● **Exercise prompt**: Copy whichever lines of the data hold the word "interactable".
Source material section start
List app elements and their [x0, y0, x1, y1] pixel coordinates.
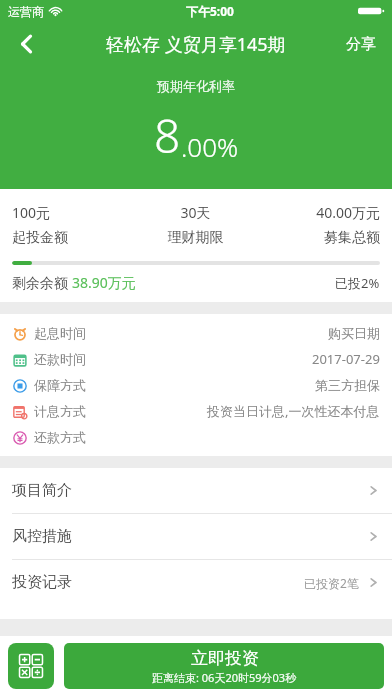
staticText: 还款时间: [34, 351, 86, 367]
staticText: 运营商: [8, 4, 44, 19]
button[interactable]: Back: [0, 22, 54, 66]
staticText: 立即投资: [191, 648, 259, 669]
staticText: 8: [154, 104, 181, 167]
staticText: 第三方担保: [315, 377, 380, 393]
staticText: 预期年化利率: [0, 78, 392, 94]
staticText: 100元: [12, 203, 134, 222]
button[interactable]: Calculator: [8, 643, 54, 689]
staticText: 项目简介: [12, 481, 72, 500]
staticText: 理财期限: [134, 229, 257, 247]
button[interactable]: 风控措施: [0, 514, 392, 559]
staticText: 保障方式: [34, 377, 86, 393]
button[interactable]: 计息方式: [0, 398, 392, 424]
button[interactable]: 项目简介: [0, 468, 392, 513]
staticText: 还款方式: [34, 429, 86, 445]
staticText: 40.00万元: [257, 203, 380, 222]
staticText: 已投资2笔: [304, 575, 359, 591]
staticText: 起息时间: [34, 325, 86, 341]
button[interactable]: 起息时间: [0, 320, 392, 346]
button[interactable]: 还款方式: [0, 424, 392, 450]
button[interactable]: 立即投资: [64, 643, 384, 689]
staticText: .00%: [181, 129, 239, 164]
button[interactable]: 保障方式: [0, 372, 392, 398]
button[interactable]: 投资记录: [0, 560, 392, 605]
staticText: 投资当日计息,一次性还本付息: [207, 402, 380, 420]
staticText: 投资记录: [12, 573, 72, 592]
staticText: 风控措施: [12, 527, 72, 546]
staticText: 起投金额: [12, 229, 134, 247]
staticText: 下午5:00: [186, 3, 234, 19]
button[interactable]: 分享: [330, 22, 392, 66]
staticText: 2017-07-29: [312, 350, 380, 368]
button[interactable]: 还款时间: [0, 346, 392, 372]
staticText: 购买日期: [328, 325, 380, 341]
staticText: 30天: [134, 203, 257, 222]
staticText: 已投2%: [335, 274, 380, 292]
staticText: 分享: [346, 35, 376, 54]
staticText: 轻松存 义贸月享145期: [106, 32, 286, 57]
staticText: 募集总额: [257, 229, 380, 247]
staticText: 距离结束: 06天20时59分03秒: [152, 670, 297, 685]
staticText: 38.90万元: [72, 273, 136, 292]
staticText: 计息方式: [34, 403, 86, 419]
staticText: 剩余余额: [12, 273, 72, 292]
Source material section end
● **Result**:
button[interactable]: Back: [0, 22, 54, 66]
button[interactable]: Calculator: [8, 643, 54, 689]
button[interactable]: 风控措施: [0, 514, 392, 559]
button[interactable]: 计息方式: [0, 398, 392, 424]
button[interactable]: 项目简介: [0, 468, 392, 513]
button[interactable]: 起息时间: [0, 320, 392, 346]
button[interactable]: 还款方式: [0, 424, 392, 450]
button[interactable]: 立即投资: [64, 643, 384, 689]
button[interactable]: 保障方式: [0, 372, 392, 398]
button[interactable]: 投资记录: [0, 560, 392, 605]
button[interactable]: 分享: [330, 22, 392, 66]
button[interactable]: 还款时间: [0, 346, 392, 372]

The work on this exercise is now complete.